1) Connect to your Data Source in Tableau
Assumption here is that the data is structured as below
Queue Person entry exit 1 1 10:00 12:00 1 2 12:00 16:00 1 3 8:00 12:00 1 4 9:00 17:00
2) Use Pivot functionality to reshape the data. In the Data Source view right click on the entry and exit measure fields and select pivot.
This will result the data being transformer to be as follows.
Queue Person Pivot Field Value Pivot Field Names 1 1 10:00 entry 1 2 12:00 entry 1 3 8:00 entry 1 4 9:00 entry 1 1 12:00 exit 1 2 16:00 exit 1 3 12:00 exit 1 4 17:00 exit
3) Open a worksheet - Create a calculated field.
[Pivot Field Names] = 'Entry'
[Pivot Field Names] = 'Exit'
4) Drag Pivot Field Values to Columns - In my case it is timestamp so I formatted it to show hour
5) Drag your calculated field to Rows - right click - default table calculation - running total
You now have a graph showing the number of people in a queue by hour.

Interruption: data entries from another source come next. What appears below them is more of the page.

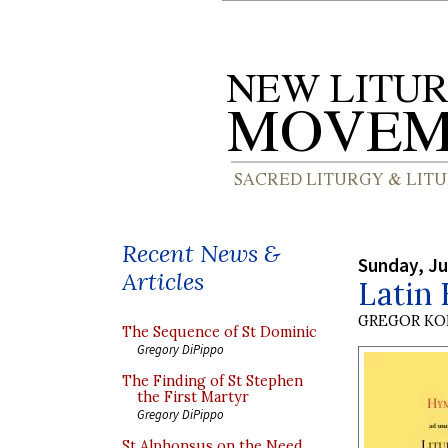
Recent News &
Sunday, Ju
Articles
Latin 
GREGOR K
The Sequence of St Dominic
Gregory DiPippo
The Finding of St Stephen
the First Martyr
Gregory DiPippo
St Alphonsus on the Need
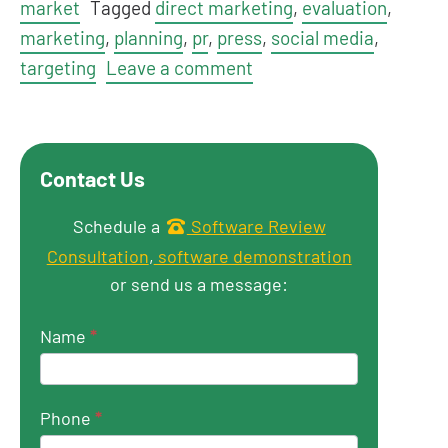
market
Tagged
direct marketing
,
evaluation
,
marketing
,
planning
,
pr
,
press
,
social media
,
targeting
Leave a comment
Contact Us
Get in touch
Schedule a
Software Review
Consultation
,
software demonstration
or send us a message:
Name
*
Phone
*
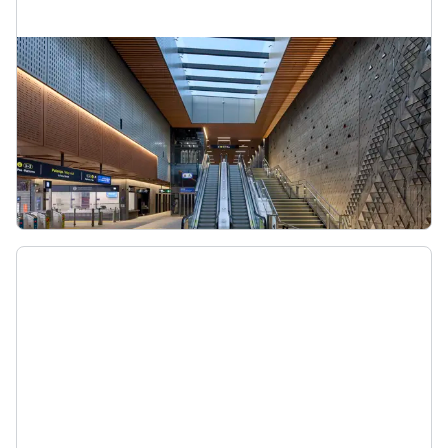
Maungawhau Station
As part of the City Rail Link, Maungawhau Station
will be a major rail interchange for people
travelling to and from the city centre on the
Western Line.
Maungawhau Station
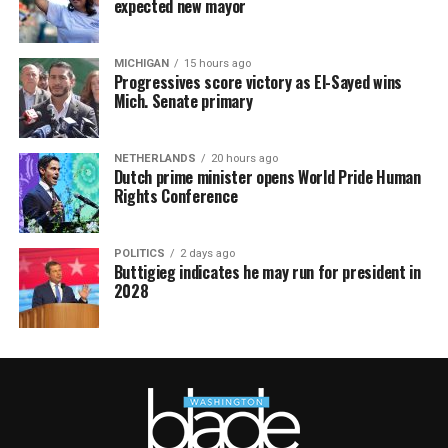
expected new mayor
MICHIGAN
15 hours ago
Progressives score victory as El-Sayed wins
Mich. Senate primary
NETHERLANDS
20 hours ago
Dutch prime minister opens World Pride Human
Rights Conference
POLITICS
2 days ago
Buttigieg indicates he may run for president in
2028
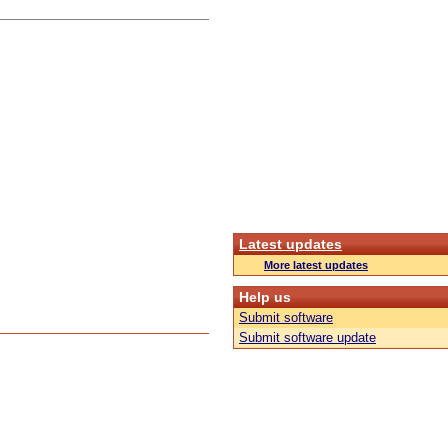
Latest updates
More latest updates
Help us
Submit software
Submit software update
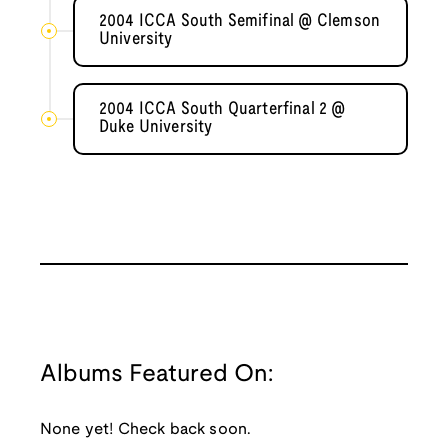
2004 ICCA South Semifinal @ Clemson
University
2004 ICCA South Quarterfinal 2 @
Duke University
Albums Featured On:
None yet! Check back soon.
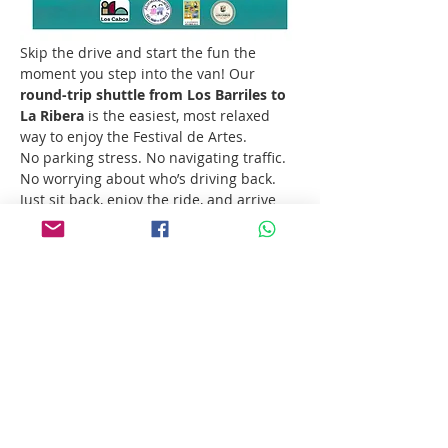
Skip the drive and start the fun the 
moment you step into the van! Our 
round-trip shuttle from Los Barriles to 
La Ribera
 is the easiest, most relaxed 
way to enjoy the Festival de Artes.
No parking stress. No navigating traffic. 
No worrying about who’s driving back. 
Just sit back, enjoy the ride, and arrive 
ready for a full day of art, music, food, 
and Baja energy.
Departure:
 10:00 AM
Show More
Share this event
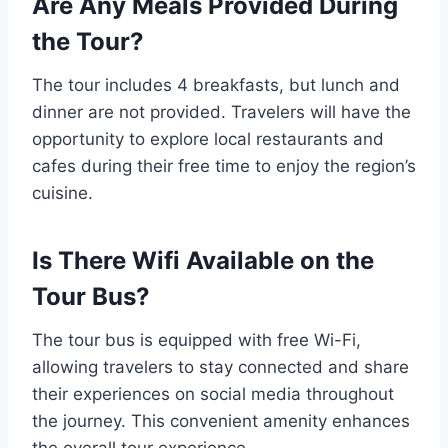
Are Any Meals Provided During
the Tour?
The tour includes 4 breakfasts, but lunch and
dinner are not provided. Travelers will have the
opportunity to explore local restaurants and
cafes during their free time to enjoy the region’s
cuisine.
Is There Wifi Available on the
Tour Bus?
The tour bus is equipped with free Wi-Fi,
allowing travelers to stay connected and share
their experiences on social media throughout
the journey. This convenient amenity enhances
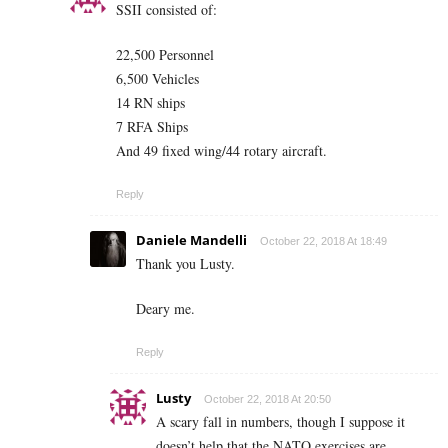
SSII consisted of:
22,500 Personnel
6,500 Vehicles
14 RN ships
7 RFA Ships
And 49 fixed wing/44 rotary aircraft.
Reply
Daniele Mandelli
October 22, 2018 At 18:49
Thank you Lusty.
Deary me.
Reply
Lusty
October 22, 2018 At 20:50
A scary fall in numbers, though I suppose it
doesn’t help that the NATO exercises are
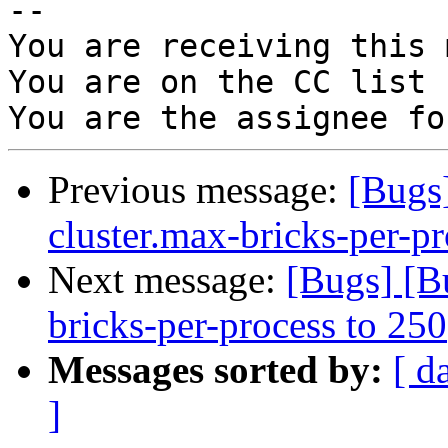
-- 

You are receiving this 
You are on the CC list 
Previous message:
[Bugs
cluster.max-bricks-per-pr
Next message:
[Bugs] [B
bricks-per-process to 250
Messages sorted by:
[ d
]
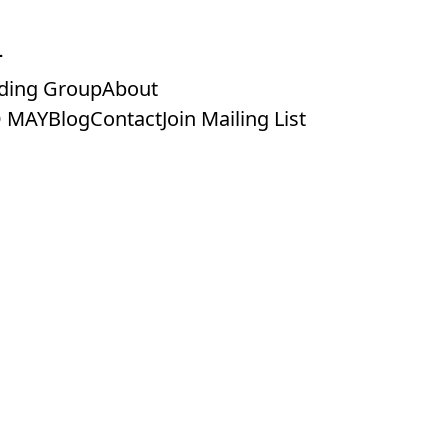
ding Group
About
 MAY
Blog
Contact
Join Mailing List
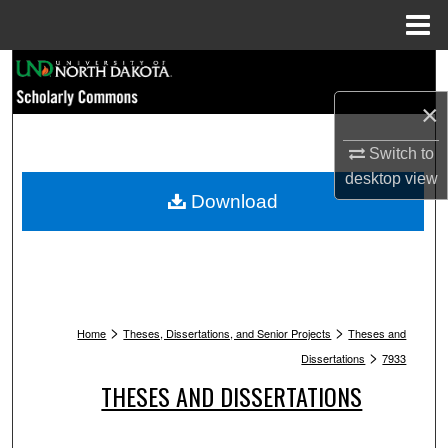
Menu
Home
Search
×
Browse Collections
Switch to
My Account
desktop
view
Download
About
Digital Commons Network™
>
>
Home
Theses, Dissertations, and Senior Projects
Theses and
>
Dissertations
7933
THESES AND DISSERTATIONS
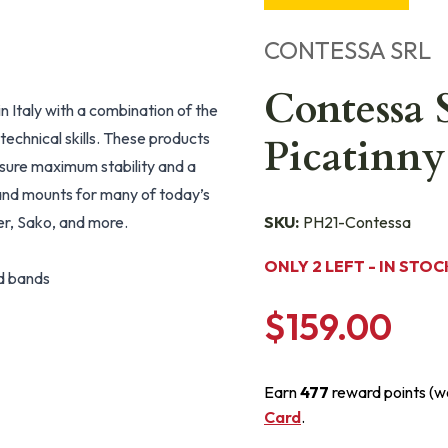
CONTESSA SRL
Contessa 
n Italy with a combination of the
echnical skills. These products
Picatinny
nsure maximum stability and a
s and mounts for many of today’s
er, Sako, and more.
SKU:
PH21-Contessa
ONLY 2 LEFT - IN STOC
nd bands
$159.00
Earn
477
reward points (w
Card
.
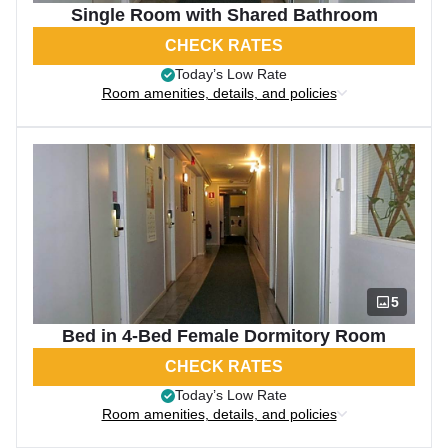
Single Room with Shared Bathroom
CHECK RATES
Today’s Low Rate
Room amenities, details, and policies
5
Bed in 4-Bed Female Dormitory Room
CHECK RATES
Today’s Low Rate
Room amenities, details, and policies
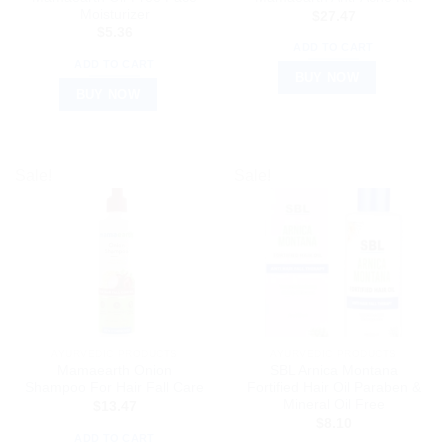
Moisturizer
$
27.47
$
5.36
ADD TO CART
ADD TO CART
BUY NOW
BUY NOW
Sale!
Sale!
AYURVEDIC PRODUCTS
AYURVEDIC PRODUCTS
Mamaearth Onion
SBL Arnica Montana
Shampoo For Hair Fall Care
Fortified Hair Oil Paraben &
Mineral Oil Free
$
13.47
$
8.10
ADD TO CART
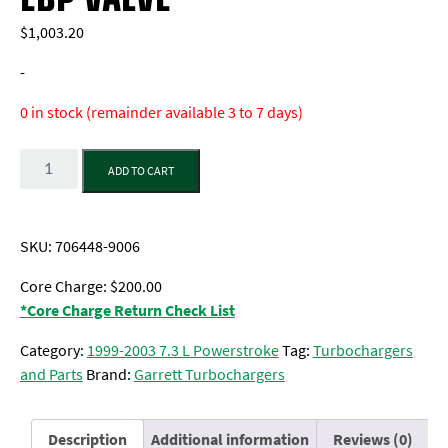
$
1,003.20
-
0 in stock (remainder available 3 to 7 days)
Quantity
ADD TO CART
SKU:
706448-9006
Core Charge: $200.00
*Core Charge Return Check List
Category:
1999-2003 7.3 L Powerstroke
Tag:
Turbochargers
and Parts
Brand:
Garrett Turbochargers
Description
Additional information
Reviews (0)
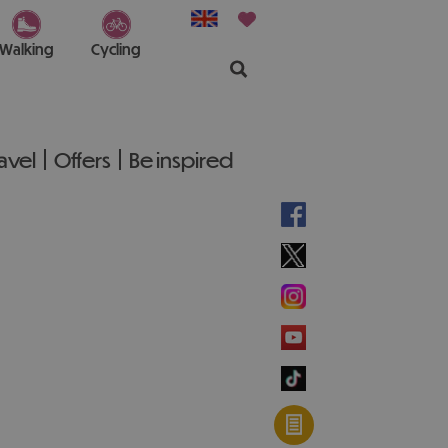
Walking
Cycling
ravel
Offers
Be inspired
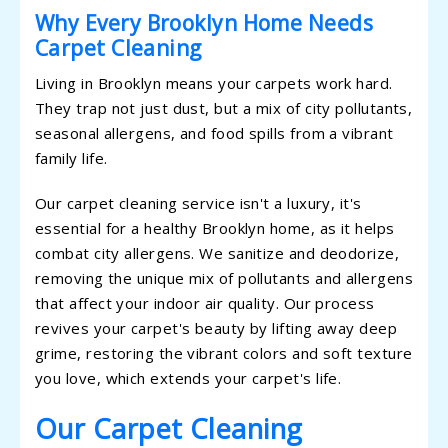
Why Every Brooklyn Home Needs
Carpet Cleaning
Living in Brooklyn means your carpets work hard.
They trap not just dust, but a mix of city pollutants,
seasonal allergens, and food spills from a vibrant
family life.
Our carpet cleaning service isn't a luxury, it's
essential for a healthy Brooklyn home, as it helps
combat city allergens. We sanitize and deodorize,
removing the unique mix of pollutants and allergens
that affect your indoor air quality. Our process
revives your carpet's beauty by lifting away deep
grime, restoring the vibrant colors and soft texture
you love, which extends your carpet's life.
Our Carpet Cleaning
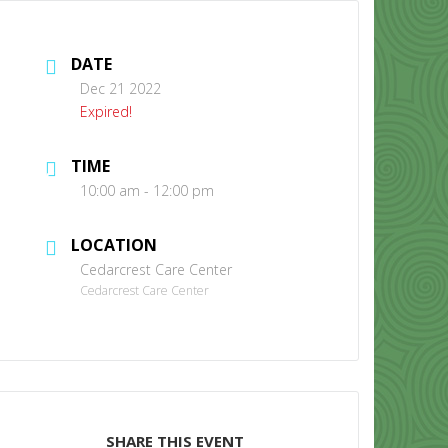
DATE
Dec 21 2022
Expired!
TIME
CONTACT US
10:00 am - 12:00 pm
LOCATION
Cedarcrest Care Center
Cedarcrest Care Center
SHARE THIS EVENT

I found this a neat way to avoid Custom SQL and users were a lot less scared of this approach
I use this method as well. I transform my data into a running event log with "in" and "out" events this allows the queue tally to be accurate across the dataset. It can be messy if you, for example, want to fix your timeframe in the view. If you do this then make sure to use a LOD expression to control your start/stop times as they may be filtered out by your time reference.
The double nice thing about the data being in this structure is that you can "show missing times" to fill in blank data as well as add "passthrough" events for a second marks graph to make a timeline of things that may happen in the queue but do not change the queue state. For example you could have an additional event of "Ate popcorn" with another timestamp and simply set its in/out value to zero. This allows tableau to set a mark at that time but you do not change the queue length duration.
You can go crazy with the data in that format: an example below is a patient care timeline with marks for specific events, colors for states and bars representing hospital location over time (sorry I cant show the whole thing due to information sensitivity) with ability to show or hide events as needed but maintain the overall flow (just make sure they are still on the details pane).